Trevor: Tonight, we are going to start a new segment on the show that looks entrepreneurial world and start-ups working in the digital space which seems to be increasingly successful ideas and surprisingly we might call the segment ‘start me up’. So, my first guest tonight takes us to a very interesting innovation. In today’s technological events it seems almost anything is possible.
Even the most laborious tasks can be…it seems resolved through technological events. So, what if someone came along and developed some software that made one of the most arduous part of your job virtually non-existent and subsequently made the job more productive my freeing up your time. Now I am not talking about hard labor but something that requires considerable brain power and creativity.
Could a program do that?

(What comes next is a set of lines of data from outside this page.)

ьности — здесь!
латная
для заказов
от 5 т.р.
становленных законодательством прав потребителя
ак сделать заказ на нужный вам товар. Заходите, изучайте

Well in the case of real estate industry someone has done just that. His name is James MacKay and he is the co-founder of real words. James thanks for coming in.
James: Hi Trevor, good to be here.
Trevor: In essence what is Realwords?
James: Essentially it is software that generates texts for real-estate agents property ads. It is that simple.
Trevor: Ok. I made it sound like really complex but I think it is more complex than that. So how does it work?
James: You are right! It is much more complex than that. We make it look really easy on the user side but in the back-end we have put lots of time and effort into developing an algorithm which works on process called natural language generation.
Natural language generation is essentially the process of taking data, putting it through some sort of software and generating what you would call English prose at the other end.
It is very interesting how it started; it has been around since the 1960s and it basically started because there were scientists who had lots of very complex data – you can imagine huge spread sheets – and they thought “well, how are we going to get this data into a form that other people can understand?”
So, they started playing around figuring out how this software could work. It has evolved and natural language generation now essentially takes data and turns it into sentences that a lay person like me could just read and understand.
Trevor: Ok, I like this quote of NLG being a robot that is input data which produces English prose. I started conjuring up visions of old sci-fi with robots saying things like “does not compute, does not compute”.
James: Well, exactly – it is complicated software! If you try and think about what goes into turning data into English language, which takes in all the variables and then makes it so that someone can understand it, well, if you don’t have it right, what you are trying to generate just won’t make sense.
It might come out as jumbled words and not actually put in structured sentences. The way NLG works is very “scientific magical stuff” but the most important thing is what the end product is. Natural Language Generation software delivers a solution.
There are lots of different applications for this software.
There are three different levels of complexity of NLG software and each has its own purpose.
There is a very basic level, a template level and then there is the complex level that can generate all sorts of things like news stories. I would love to talk about that later. But what our software does is turn the data into real estate ads.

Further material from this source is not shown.